Separately, I would like to voice the main rule when siding virtual machines: let the virtual machine
MINIMALLY possible resources, under which it can perform its tasks. You do not need to give VM 2 cores if one is enough. You do not need to give 4 if 2 are enough (extra kernels occupy a place in the timeslot). Similarly, with the memory, you should not give the car too much. Perhaps another machine may not be enough, not to mention the problems with live migration (essentially copying the amount of VM memory) and NUMA.
Now, having dealt with the mechanism for placing vCPU virtual machines on the pCPU timeslot, let's recall NUMA and its allocation rules. For the sheduler of the hypervisor, all these rules are important when filling in the timeslot. pCPU timeslot may refer to different NUMA nodes. Now, in addition to the complexity of accounting for NUMA when configuring virtual machines on a host, we have also received limitations imposed by the way the hypervisor scheduler works with timeslots. If we want to get good VM performance, you need to pay attention to all the pitfalls and follow the following rules:
• Try not to create giant machines (compared to the size of the host)
• For large machines, consider the limitations imposed by NUMA technology.
• Do not abuse the number of vCPUs in relation to the host pCPU
• A few small or medium-sized machines will always have the advantage of flexibility and overall performance over huge machines.
Finally, I would like to say about the work of sheduler hypervisor with input-output. When a virtual machine accesses its virtual hardware, the hypervisor suspends the VM, removes it from the pCPU and puts it in the WAIT storage. In this state, the machine does not work, it just waits. At this time, the hypervisor transforms (“forges”) the virtual machine commands of the guest machine into real commands corresponding to the hypervisor commands, after which the hypervisor returns the virtual machine to the READY pipeline. A similar “freezing” of the virtual machine also occurs when the virtual device responds to the machine (the hypervisor needs to transform the response again, but in the opposite direction). The more I / O commands the virtual machine produces, the more often it is in the “freezing” of WAIT, and the lower its performance. The more “old” virtual I / O devices the virtual machine uses, the more difficult it is for the hypervisor to transform commands, and the longer the VM is in the WAIT state.

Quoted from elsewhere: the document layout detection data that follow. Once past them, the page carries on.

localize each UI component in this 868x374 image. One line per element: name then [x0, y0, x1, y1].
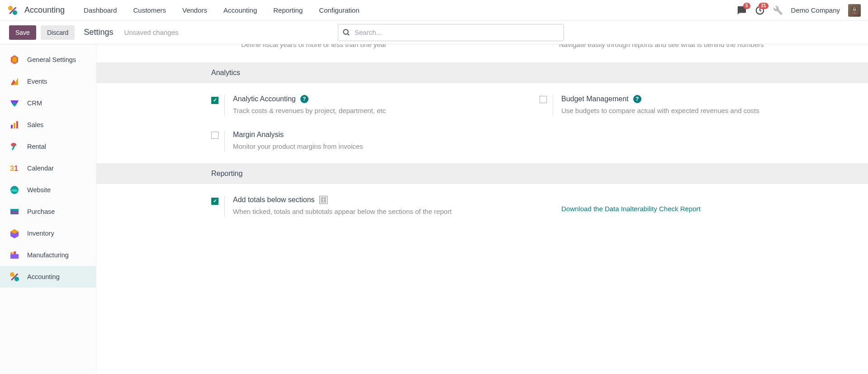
- nav-reporting[interactable]: Reporting: [267, 6, 309, 14]
- svg-point-1: [13, 10, 17, 15]
- sidebar-item-manufacturing[interactable]: Manufacturing: [0, 244, 96, 266]
- discard-button[interactable]: Discard: [41, 25, 75, 40]
- sidebar-item-label: Sales: [27, 121, 43, 128]
- svg-rect-14: [14, 123, 15, 128]
- tools-icon[interactable]: [773, 5, 783, 15]
- svg-rect-27: [10, 252, 13, 254]
- sidebar-item-website[interactable]: Website: [0, 179, 96, 201]
- nav-customers[interactable]: Customers: [127, 6, 172, 14]
- nav-vendors[interactable]: Vendors: [176, 6, 213, 14]
- sidebar-item-inventory[interactable]: Inventory: [0, 223, 96, 244]
- control-bar: Save Discard Settings Unsaved changes: [0, 21, 868, 44]
- search-icon: [342, 28, 351, 37]
- option-desc: Track costs & revenues by project, depar…: [233, 106, 522, 116]
- option-title: Budget Management: [561, 95, 629, 103]
- calendar-icon: 31: [9, 163, 20, 174]
- sidebar-item-sales[interactable]: Sales: [0, 114, 96, 136]
- option-desc: Monitor your product margins from invoic…: [233, 142, 522, 152]
- svg-rect-15: [16, 121, 18, 128]
- svg-rect-28: [14, 251, 16, 254]
- help-icon[interactable]: ?: [633, 95, 641, 103]
- gear-icon: [9, 54, 20, 65]
- sidebar-item-label: Accounting: [27, 273, 60, 280]
- search-input[interactable]: [338, 24, 564, 41]
- option-title: Analytic Accounting: [233, 95, 296, 103]
- enterprise-icon[interactable]: [319, 196, 327, 204]
- partial-desc-right: Navigate easily through reports and see …: [559, 48, 850, 50]
- option-download-report: Download the Data Inalterability Check R…: [540, 196, 850, 217]
- section-analytics-header: Analytics: [96, 62, 868, 83]
- sidebar-item-events[interactable]: Events: [0, 71, 96, 92]
- app-logo[interactable]: [7, 5, 18, 16]
- layout: General Settings Events CRM Sales Rental…: [0, 44, 868, 374]
- breadcrumb: Settings: [84, 28, 113, 37]
- sidebar-item-rental[interactable]: Rental: [0, 136, 96, 157]
- activities-badge: 21: [759, 3, 768, 9]
- add-totals-checkbox[interactable]: [211, 198, 218, 205]
- svg-rect-36: [324, 200, 325, 201]
- sidebar-item-general-settings[interactable]: General Settings: [0, 49, 96, 71]
- budget-management-checkbox[interactable]: [540, 96, 547, 103]
- sidebar-item-label: Website: [27, 186, 51, 194]
- main-content: Define fiscal years of more or less than…: [96, 44, 868, 374]
- option-desc: Use budgets to compare actual with expec…: [561, 106, 850, 116]
- app-name[interactable]: Accounting: [24, 5, 65, 15]
- analytic-accounting-checkbox[interactable]: [211, 97, 218, 104]
- sidebar-item-label: General Settings: [27, 56, 76, 63]
- search-wrap: [338, 24, 564, 41]
- purchase-icon: [9, 206, 20, 217]
- top-nav: Accounting Dashboard Customers Vendors A…: [0, 0, 868, 21]
- website-icon: [9, 185, 20, 195]
- nav-dashboard[interactable]: Dashboard: [77, 6, 123, 14]
- svg-line-10: [347, 33, 349, 35]
- sidebar-item-accounting[interactable]: Accounting: [0, 266, 96, 288]
- events-icon: [9, 76, 20, 87]
- sidebar-item-crm[interactable]: CRM: [0, 92, 96, 114]
- sidebar-item-label: Calendar: [27, 165, 54, 172]
- sales-icon: [9, 119, 20, 130]
- section-analytics-body: Analytic Accounting ? Track costs & reve…: [96, 83, 868, 163]
- option-title: Add totals below sections: [233, 196, 315, 204]
- sidebar-item-label: Events: [27, 78, 47, 85]
- sidebar-item-calendar[interactable]: 31 Calendar: [0, 157, 96, 179]
- svg-point-0: [8, 6, 13, 10]
- sidebar-item-label: Rental: [27, 143, 46, 150]
- settings-sidebar: General Settings Events CRM Sales Rental…: [0, 44, 96, 374]
- crm-icon: [9, 98, 20, 109]
- sidebar-item-label: Manufacturing: [27, 251, 69, 259]
- svg-rect-23: [10, 209, 19, 211]
- nav-accounting[interactable]: Accounting: [217, 6, 263, 14]
- messages-icon[interactable]: 5: [737, 5, 747, 15]
- option-analytic-accounting: Analytic Accounting ? Track costs & reve…: [211, 95, 522, 116]
- option-title: Margin Analysis: [233, 131, 284, 139]
- download-report-link[interactable]: Download the Data Inalterability Check R…: [561, 205, 701, 213]
- save-button[interactable]: Save: [9, 25, 36, 40]
- svg-rect-34: [324, 199, 325, 199]
- svg-text:3: 3: [10, 165, 14, 172]
- svg-rect-13: [11, 125, 13, 128]
- sidebar-item-label: CRM: [27, 99, 42, 107]
- sidebar-item-label: Inventory: [27, 230, 54, 237]
- messages-badge: 5: [743, 3, 750, 9]
- svg-rect-32: [321, 198, 326, 202]
- section-reporting-header: Reporting: [96, 163, 868, 184]
- sidebar-item-purchase[interactable]: Purchase: [0, 201, 96, 223]
- svg-point-29: [10, 272, 14, 277]
- svg-point-8: [855, 9, 856, 9]
- option-add-totals: Add totals below sections When ticked, t…: [211, 196, 522, 217]
- margin-analysis-checkbox[interactable]: [211, 132, 218, 139]
- section-reporting-body: Add totals below sections When ticked, t…: [96, 184, 868, 229]
- option-margin-analysis: Margin Analysis Monitor your product mar…: [211, 131, 522, 152]
- activities-icon[interactable]: 21: [755, 5, 765, 15]
- svg-rect-26: [10, 254, 19, 259]
- help-icon[interactable]: ?: [300, 95, 308, 103]
- inventory-icon: [9, 228, 20, 239]
- option-desc: When ticked, totals and subtotals appear…: [233, 207, 522, 217]
- svg-point-9: [343, 29, 348, 34]
- nav-configuration[interactable]: Configuration: [313, 6, 365, 14]
- user-avatar[interactable]: [848, 4, 861, 17]
- top-nav-right: 5 21 Demo Company: [737, 4, 861, 17]
- accounting-icon: [9, 271, 20, 282]
- company-switcher[interactable]: Demo Company: [791, 6, 840, 14]
- manufacturing-icon: [9, 250, 20, 260]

VMWare does not directly and officially recommend to virtualize applications with hyperactive I / O. You can reduce the negative impact of the WAIT state by using paravirtual devices for the virtual machine. This is a 10 Gigabit VMXNET3 network interface card and a PVSCSI paravirtual SCSI hard disk controller. Similarly, the use of hardware devices designed to speed up the work of virtual machines in physical servers contributes to reducing the impact of WAIT and the overall performance improvement. These are various network and HBA adapters with support for hardware iSCSI offload, direct memory access, network cards with support for virtualization, etc.
I would like to dwell on this. I hope the information in this article was interesting to you, and you can more effectively approach the construction or operation of your virtual infrastructure.